Sampling: Good and Bad
Day 35 - Lesson 3.2
Describe how convenience sampling can lead to bias.
Describe how voluntary response sampling can lead to bias.
Explain how random sampling can help to avoid bias.
Activity: What is the average word length in the Gettysburg Address?
Intro: Sharing Good News
Every Monday and Friday, we start class with Good News. It is one of the strategies utilized by the program Capturing Kids Hearts to help teachers make connections with students. Students are given an opportunity to share something good in their lives and teachers get to learn more about each of their students.
Today we were very intentional about how we selected our sample of students to share out their Good News: “Let’s suppose that I wanted to find out about the Good News that is happening for all of the students in my 3rd hour. Ideally, I would ask each one of you to share your good news, but because we don’t have time for that I would like to take a sample of 5 students. If you choose to volunteer for good news, you must share your Good News and then give me a rating of how awesome your weekend was (1 is boring, 10 is most awesome).” Call on 5 students, let them share Good News and their weekend rating, and write the ratings on the board.
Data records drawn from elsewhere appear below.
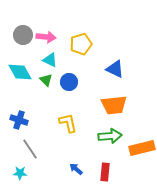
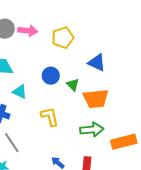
cyan triangle: (50, 60) -> (20, 92), moved
green triangle: (46, 80) -> (73, 85), moved

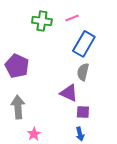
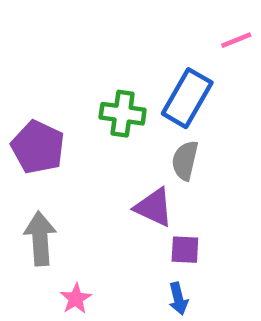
pink line: (72, 18) -> (236, 40), moved
green cross: (42, 21) -> (123, 114), moved

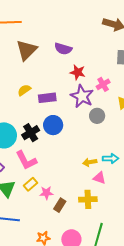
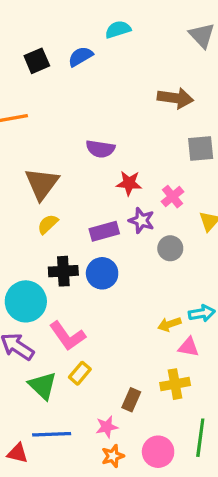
brown triangle: (27, 50) -> (42, 184), moved
purple star: (82, 96) -> (142, 220), size x0.7
purple rectangle: (47, 98) -> (104, 231), moved
black cross: (31, 133) -> (63, 271), moved, turned 36
pink star: (46, 193) -> (107, 427), moved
Then find the average of their ratings (3rd hour had a 8.2).
Follow up questions:
What is the population? The sample? (this is a connection to Lesson 3.1).
Do you think that the average weekend rating is higher or lower than the true weekend rating for the whole class? Why?
Students realize that those students who choose to volunteer themselves to be part of the sample are usually the ones that feel strongly about having a good weekend, and that our estimate of the weekend rating is probably higher than the true weekend rating for the whole class.
We started by making clear our goal in this Activity: to try to find the average word length of all the words in the Gettysburg Address. Since, we don’t have all day to be counting letters, we will take a sample of 5 words. Tell students to quickly circle 5 words. It is important that students do this quickly without thinking about it too much if we are to get the biased results that we are hoping for. Each student calculate the average word length of their sample and then brings to value to the front board to make a dotplot.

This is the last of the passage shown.